BUSINESS

Illegal tobacco and alcohol trade costs state dearly

PROKOPIS HATZINIKOLAOU, DIMITRA MANIFAVA

TAGS: Taxation, Crime, Finance

State coffers miss out on around 700-750 million euros per year in taxes due to trade in contraband tobacco and alcohol, surveys show, with takings dropping by the year because of the expansion of the phenomenon since the outbreak of the crisis in 2010.

Figures presented at the “2nd Anti-Corruption Forum: Toward a Sustainable Economy in the Tobacco Sector” showed that the state imposed taxes, levies and fines of 742.57 million euros on tobacco products in 2017, but only a fraction of that flowed into state coffers.

In the period from 2010 to 2017, the Financial Crimes Squad confiscated 1.27 billion smuggled cigarettes and 27.81 tons of contraband tobacco.

Speakers at the forum noted that one in every five cigarettes in the Greek market is illegal, and that 50 percent of small enterprises in the tobacco sector have shut down.

Hellenic Federation of Enterprises (SEV) director-general Akis Skertsos said that “the growth of the illegal tobacco product market, as a result of overtaxation in the sector and the state’s inability to strengthen the inspection mechanisms, is jeopardizing 60,000 jobs across the entire domestic tobacco supply chain.” While Greece has the highest tax on tobacco products in the European Union, “state revenues continue to decline or, at best, do not grow,” he noted.

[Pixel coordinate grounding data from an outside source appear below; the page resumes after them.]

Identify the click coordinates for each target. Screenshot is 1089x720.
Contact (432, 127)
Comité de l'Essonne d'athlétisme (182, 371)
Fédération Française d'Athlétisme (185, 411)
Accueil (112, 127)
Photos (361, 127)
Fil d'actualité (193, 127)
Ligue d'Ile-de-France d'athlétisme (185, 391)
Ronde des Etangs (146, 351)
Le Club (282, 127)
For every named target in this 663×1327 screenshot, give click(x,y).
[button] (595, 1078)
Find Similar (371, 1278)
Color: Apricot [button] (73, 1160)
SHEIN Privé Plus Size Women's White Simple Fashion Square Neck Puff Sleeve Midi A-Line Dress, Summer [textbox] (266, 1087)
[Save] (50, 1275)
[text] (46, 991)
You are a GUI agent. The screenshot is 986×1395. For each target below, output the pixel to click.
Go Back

Meanwhile the state’s lost revenues from the illegal trade in alcoholic drinks is estimated at between 90 and 147 million euros, according to a study by the Foundation for Economic and Industrial Research (IOBE) presented yesterday.

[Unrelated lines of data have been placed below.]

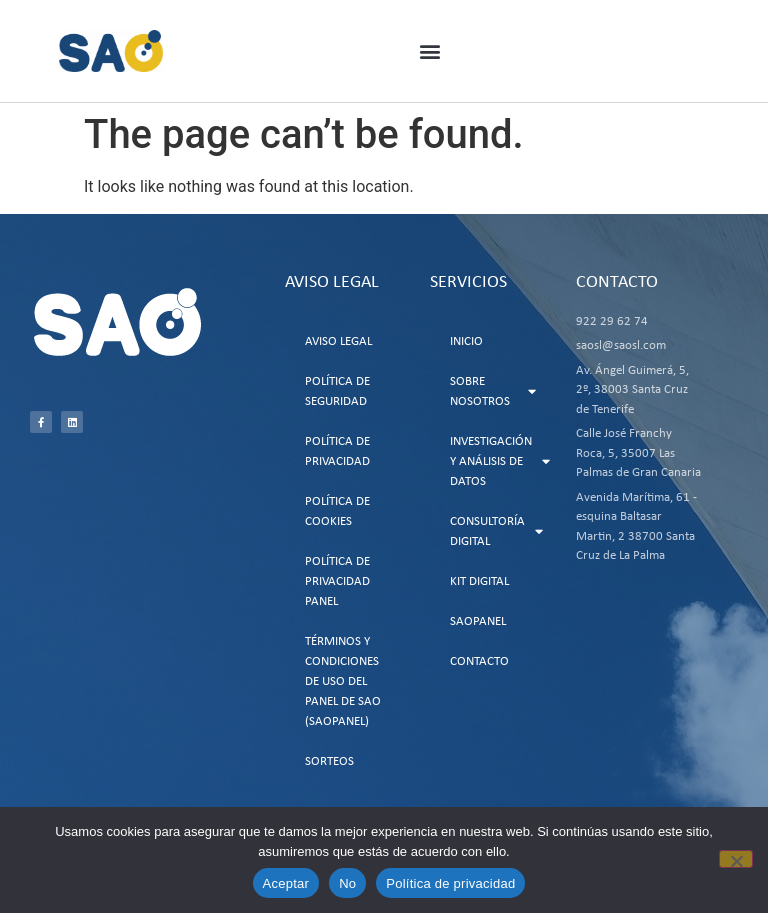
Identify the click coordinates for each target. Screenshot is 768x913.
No (347, 883)
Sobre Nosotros (493, 392)
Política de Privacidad (337, 451)
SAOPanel (478, 621)
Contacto (479, 661)
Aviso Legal (338, 341)
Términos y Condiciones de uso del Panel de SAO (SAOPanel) (343, 681)
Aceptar (286, 883)
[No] (736, 859)
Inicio (466, 341)
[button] (430, 51)
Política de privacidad (450, 883)
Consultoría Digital (496, 532)
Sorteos (329, 761)
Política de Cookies (337, 511)
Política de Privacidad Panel (337, 581)
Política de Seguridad (337, 391)
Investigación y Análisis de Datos (500, 461)
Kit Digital (479, 581)
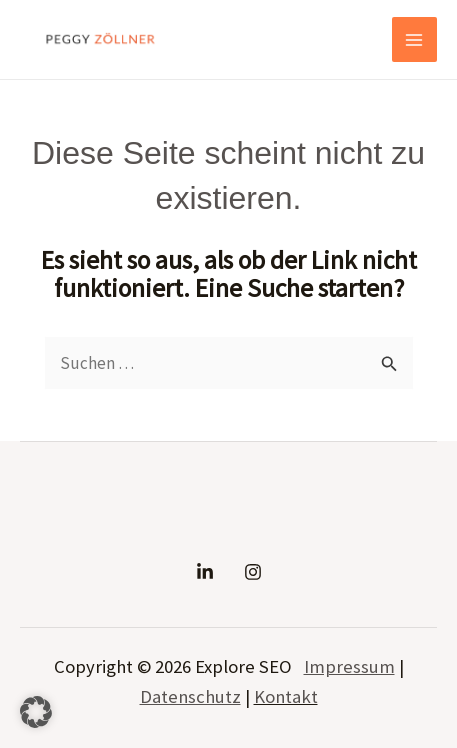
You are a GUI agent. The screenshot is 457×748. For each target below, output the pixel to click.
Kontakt (286, 696)
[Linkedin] (205, 572)
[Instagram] (253, 572)
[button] (36, 712)
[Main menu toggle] (415, 40)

If one adds the consequences of illegal alcohol trading on the entire supply chain, and not just production, then the lost revenues reach up to 430 million euros per year for the state.

Behind this phenomenon and the 49 percent decline in the consumption of legal alcoholic beverages lies overtaxation: In the last 20 years the industry has observed eight tax hikes, with four within the space of 18 months, from 2009 to 2010, sending the special consumption tax soaring 125 percent.